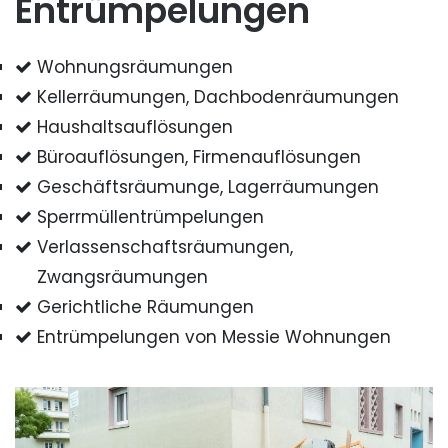
Entrümpelungen
Wohnungsräumungen
Kellerräumungen, Dachbodenräumungen
Haushaltsauflösungen
Büroauflösungen, Firmenauflösungen
Geschäftsräumunge, Lagerräumungen
Sperrmüllentrümpelungen
Verlassenschaftsräumungen,
Zwangsräumungen
Gerichtliche Räumungen
Entrümpelungen von Messie Wohnungen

--- Activity ---
Could you restate every entry above word for word, leaving out the pictures?

--- Task response ---
Entrümpelungen
Wohnungsräumungen
Kellerräumungen, Dachbodenräumungen
Haushaltsauflösungen
Büroauflösungen, Firmenauflösungen
Geschäftsräumunge, Lagerräumungen
Sperrmüllentrümpelungen
Verlassenschaftsräumungen,
Zwangsräumungen
Gerichtliche Räumungen
Entrümpelungen von Messie Wohnungen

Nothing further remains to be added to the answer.